My difficulty as an experienced German teacher is that my observed concerns are not reflected in national examinations. We often hear from government sources and from the Scottish Qualifications Authority about the success, in quality and quantity, of Standard grade results. But in addition to the investigation and course work that can be artificially “enhanced” by a productive parent, or even, apparently, bought in parts of middle-class Scotland, it is no great achievement to continue to produce or even to increase “high” scores when using essentially subjective criteria and norm-related assessment. In recent years the exam bodies have tinkered even with Higher German to render it, in their words to me, “more accessible”. (Not simpler - such an acknowledgement could threaten the whole edifice.) I suppose that if everyone within this whole educational establishment (schools, government, SQA, HMI, councils) accepts the validity of national examinations then perhaps my concerns don’t matter. But if an external agency (a multinational company, a European agency, international academic research) reveals, for example, that language skills and knowledge are not as good as the results suggest - in other words, that the emperor has no clothes - then our examination standards quickly become questionable.

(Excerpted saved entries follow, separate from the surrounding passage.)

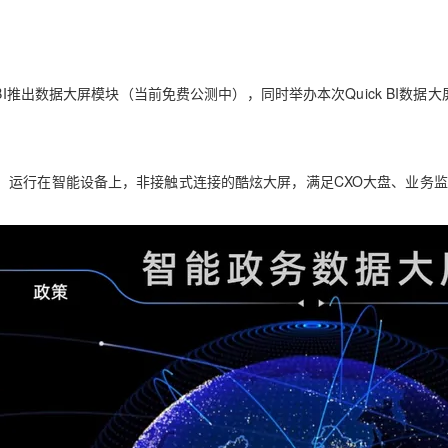
Deepseek-v4-pro
HappyHors
同享
万小智 AI 建站低至 15元/月
Qoder CN
AI 短剧/漫剧
云原生数据库 
快递物流查询
WordPress
成为服务伙
高校合作
点，立即开启云上创新
覆盖公网/内网、递归/权威、移动APP等全场景解析服务
送.CN域名，送备案服务码
基于千问大模型等，支持代码智能生成、研发智能问答
AI助力短剧
态智能体模型
旗舰 MoE 大模型，百万上下文与顶尖推理能力
图生视频，流
Ubuntu
服务生态伙伴
云工开物
企业应用
Works
Night Plan 支持 Qwen 3.8-Max
云原生大数据计算服务 MaxCompute
AI 办公
容器服务 Kub
NEW
GLM-5.2
Wan2.7-T
Red Hat
I推出数据大屏模块（当前免费公测中），同时举办本次Quick BI数据大
30+ 款产品免费体验
Data Agent 驱动的一站式 Data+AI 开发治理平台
夜间 5 折，Qwen/Meoo/TokenPlan 客户专享
面向分析的企业级SaaS模式云数据仓库
AI智能应用
提供一站式管
科研合作
。
视觉 Coding、空间感知、多模态思考等全面升级
1M上下文，专为长程任务能力而生
ERP
堂（旗舰版）
SUSE
智能客服
CRM
防护产品
2个月
自动承接线索
，运行在智能设备上，非接触式连接的酷炫大屏，满足CXO大盘、业务
建站小程序
OA 办公系统
AI 应用构建
大模型原生
力提升
财税管理
模板建站
Qoder
大模型服务平台百炼-应用模版
HOT
NEW
面向真实软件
个人版上线、团队版降价；千问3.8-Max首发发尝鲜
丰富多元化的应用模版和解决方案
400电话
定制建站
万有无界
大模型服务平台百炼-智能体
方案
广告营销
模板小程序
的模型效果
灵活可视化地构建企业级 Agent
定制小程序
秒悟
人工智能平台 PAI
APP 开发
云端极速 AI 
新一代 AI 视频生成模型，深度适配广告营销等场景
AI Native 的算法工程平台，一站式完成建模、训练、推理服务部署
建站系统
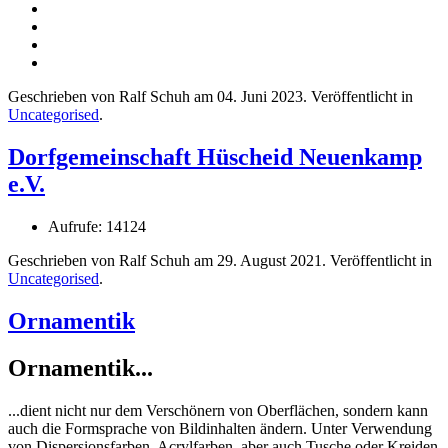
Geschrieben von Ralf Schuh am
04. Juni 2023
. Veröffentlicht in
Uncategorised
.
Dorfgemeinschaft Hüscheid Neuenkamp
e.V.
Aufrufe: 14124
Geschrieben von Ralf Schuh am
29. August 2021
. Veröffentlicht in
Uncategorised
.
Ornamentik
Ornamentik...
...dient nicht nur dem Verschönern von Oberflächen, sondern kann
auch die Formsprache von Bildinhalten ändern. Unter Verwendung
von Dispersionsfarben, Acrylfarben, aber auch Tusche oder Kreiden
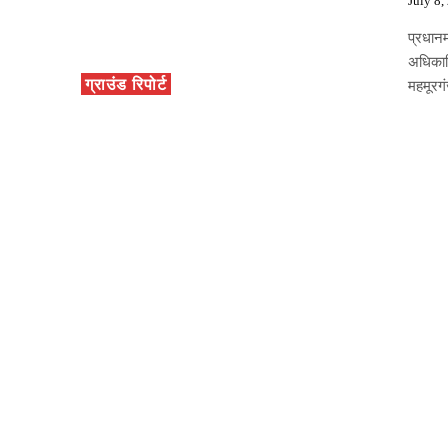
July 8,
प्रधानम
अधिकार
ग्राउंड रिपोर्ट
महमूरगं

I recently read what a 16-year-old German girl wrote in English in 15 minutes on an unprepared topic, during an application interview for a long stay in a Scottish school. None of our pupils could have come within miles of similar fluency and accuracy in German. (Very many would not have achieved the same fluency and accuracy in English). In other words, Credit passes at Standard grade and As and Bs at Higher can, with very few exceptions, flatter to deceive. Contact with German pupils shows (unfortunately) the actual language standard of our pupils.

Experienced teachers of German must face some unpleasant facts. First, the challenge of achieving practical competence in written and spoken German is rejected by all but a diminishing number of pupils. Second, the languages for all policy in S3-S4 neither motivates new recruits nor increases further German learning in S5. Third, learning by heart, listening skills, extended reading, sensitivity to language, precision of expression, sophisticated social skills, all qualities essential to the successful learning of a language, are precisely those to which pupils are less and less accustomed. If there is one measure that could help us tackle the malaise in English and foreign language teaching it would be to transfer a huge proportion of learning support staff and resources to primary schools which are crying out for such support. Then the basic literacy on which successful foreign language learning depends might, just might, be attainable.

John Nolan is principal teacher of German at St Columba’s High School, Dunfermline.